Allgemeine Bemessungsgrundlage ist der durchschnittliche Bruttoarbeitslohn aller versicherten Arbeiter und Angestellten (bruttolohnbezogene Rente). Für 1977 beträgt sie 20 161 DM Maßgebend sind dabei die letzten drei Jahre vor dem Kalenderjahr, das dem Versicherungsfall (Erreichen der Altersgrenze, Feststellung der Invalidität) vorausgegangen ist. Nach der Vorverlegung durch die Rentenanpassung des Jahres 1977 bedeutet das, daß maßgebend für die Rentenberechnung des Jahres 1979 der Durchschnittsverdienst der Versicherten in den Jahren 1976, 1977 und 1978 ist. b) Flexible Altersgrenze und Versorgungsausgleich Die Abhängigkeit der Sozialversicherung von der wirtschaftlichen Entwicklung brachte die erste große Bewährungsprobe für die Rentenversicherung in der Rezession der Jahre 1966/67. Damals gelang es jedoch, die Rentenfinanzen zu konsolidieren, so daß strukturändernde Reformen des Sozialleistungssystems wiederum verschoben wurden Zudem stand aufgrund hochgerechneter Überschüsse für die nächsten 15 Jahre ein Spielraum für leistungsverbessernde Reformen zur Verfügung.
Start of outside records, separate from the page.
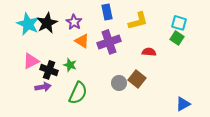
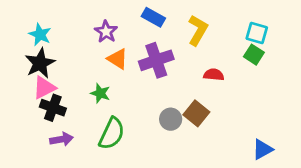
blue rectangle: (107, 12) -> (153, 17), turned -49
yellow L-shape: (138, 21) -> (198, 30), turned -45
black star: (47, 23) -> (40, 63), moved
cyan star: (28, 24) -> (40, 34), size x0.7
black cross: (49, 70) -> (53, 108), moved
purple arrow: (43, 87) -> (61, 139), moved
Unter der Führung der sozialliberalen Koalition wurde daher die sozialstaatliche Qualität der Rentenversicherung durch eine Reihe seit 1972 durchgeführter sozialpolitischer Maßnahmen entscheidend verbessert. Hierzu zählen vor allem die flexible Altersgrenze, die Rente nach Mindesteinkommen und die (allerdings noch nicht abgeschlossene) Verbesserung der sozialen Sicherung der Frauen.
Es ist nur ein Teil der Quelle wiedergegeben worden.